What is UACR (Urine Albumin-to-Creatinine Ratio)?
UACR is a laboratory test that measures the ratio of albumin (a protein) to creatinine in a random spot urine sample, expressed as mg of albumin per gram of creatinine (mg/g), and serves as the preferred screening method for detecting kidney damage in patients with diabetes and other at-risk populations. 1
Why Creatinine is Used in the Ratio
- Creatinine normalizes albumin excretion for variations in urine concentration, eliminating the need for inconvenient 24-hour urine collections that are more burdensome and add little to prediction accuracy. 1, 2
- The ratio provides an accurate estimate of albumin excretion rate without requiring timed collections, making it practical for routine clinical use. 2
- Measuring albumin alone without simultaneously measuring creatinine is susceptible to false-negative and false-positive results due to variations in urine concentration from hydration status. 1, 2
Normal Values and Categories
The current classification system (adopted from KDIGO guidelines) divides UACR into three categories: 1
- A1 (Normal to Mildly Increased): <30 mg/g (<3 mg/mmol)
- A2 (Moderately Increased): 30-299 mg/g (3-29 mg/mmol)
- A3 (Severely Increased): ≥300 mg/g (≥30 mg/mmol)

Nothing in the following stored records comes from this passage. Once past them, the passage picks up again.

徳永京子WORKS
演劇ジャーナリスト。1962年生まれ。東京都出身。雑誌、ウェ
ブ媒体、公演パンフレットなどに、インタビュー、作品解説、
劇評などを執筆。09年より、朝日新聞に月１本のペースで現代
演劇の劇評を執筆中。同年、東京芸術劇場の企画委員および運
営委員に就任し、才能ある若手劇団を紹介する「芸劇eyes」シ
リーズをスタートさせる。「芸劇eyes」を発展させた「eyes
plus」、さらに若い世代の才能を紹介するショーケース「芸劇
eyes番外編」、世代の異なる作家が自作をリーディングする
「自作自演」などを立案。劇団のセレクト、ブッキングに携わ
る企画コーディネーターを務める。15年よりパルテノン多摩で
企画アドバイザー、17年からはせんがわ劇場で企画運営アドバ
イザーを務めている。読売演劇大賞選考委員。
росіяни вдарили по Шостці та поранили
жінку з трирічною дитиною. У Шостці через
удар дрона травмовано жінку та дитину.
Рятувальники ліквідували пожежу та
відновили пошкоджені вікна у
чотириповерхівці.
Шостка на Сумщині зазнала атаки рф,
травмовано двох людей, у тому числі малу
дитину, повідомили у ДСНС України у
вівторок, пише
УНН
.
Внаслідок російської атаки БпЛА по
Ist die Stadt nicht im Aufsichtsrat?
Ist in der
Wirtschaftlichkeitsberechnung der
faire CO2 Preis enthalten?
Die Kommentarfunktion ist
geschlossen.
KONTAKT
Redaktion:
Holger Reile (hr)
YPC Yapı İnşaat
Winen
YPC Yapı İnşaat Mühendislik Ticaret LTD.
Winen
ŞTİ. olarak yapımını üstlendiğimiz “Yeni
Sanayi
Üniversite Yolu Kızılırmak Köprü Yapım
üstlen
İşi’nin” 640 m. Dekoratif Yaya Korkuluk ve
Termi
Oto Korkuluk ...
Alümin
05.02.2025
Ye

UACR is a continuous measurement, and differences within both normal and abnormal ranges are associated with renal and cardiovascular outcomes. 1 Even values consistently above 30 mg/g within the "normal" range carry increased cardiovascular event risk. 1
Clinical Significance
- At any level of kidney function (eGFR), increased UACR is associated with higher risk for adverse outcomes including CKD progression, cardiovascular events, and mortality. 1, 2
- UACR is the best method to predict renal events in people with type 2 diabetes. 2
- The test identifies diabetic kidney disease, which occurs in 20-40% of patients with diabetes. 1
How the Test is Performed
- Use a random spot urine collection, preferably first morning void, which has the lowest coefficient of variation (31%) compared to other collection methods. 1, 2
- Collections should ideally be at the same time of day, with no food ingestion for at least 2 hours prior to minimize variability. 2
- The test requires simultaneous measurement of both albumin and creatinine from the same urine sample. 1
Factors That Can Falsely Elevate UACR
Several conditions may elevate UACR independently of kidney damage: 2, 3
- Exercise within 24 hours
- Infection or fever
- Congestive heart failure
- Marked hyperglycemia
- Menstruation
- Marked hypertension
Confirmation Requirements
Due to high biological variability in urinary albumin excretion, two of three specimens collected within a 3-6 month period should be abnormal before diagnosing persistent albuminuria. 1, 2 Recent research confirms this high variability, showing a repeated UACR can be as high as 3.78 times or as low as 0.26 times the first measurement. 4
When to Screen
- Type 1 diabetes: Begin screening 5 years after diagnosis (albuminuria rarely occurs before this or before puberty). 1, 2
- Type 2 diabetes: Begin screening at the time of diagnosis due to difficulty precisely dating disease onset. 1, 2
- Annual screening is recommended for all adults with diabetes using morning spot urine samples. 2, 3
Monitoring Frequency After Diagnosis
- Normal UACR (<30 mg/g): Repeat annually. 3
- Elevated UACR (≥30 mg/g) or eGFR <60 mL/min/1.73 m²: Repeat every 6 months. 2, 3
- Confirmed albuminuria on treatment: Recheck within 6 months after starting treatment to assess response, then annually if successful. 5
Treatment Implications
- For patients with UACR 30-299 mg/g (moderately increased albuminuria): ACE inhibitors or ARBs are recommended, with target blood pressure <130/80 mmHg. 1, 5
- For patients with UACR ≥300 mg/g (severely increased albuminuria): ACE inhibitors or ARBs are strongly recommended. 1
When to Refer to Nephrology
Consider nephrology referral for: 1, 5, 3
- eGFR <30 mL/min/1.73 m² (immediate referral required)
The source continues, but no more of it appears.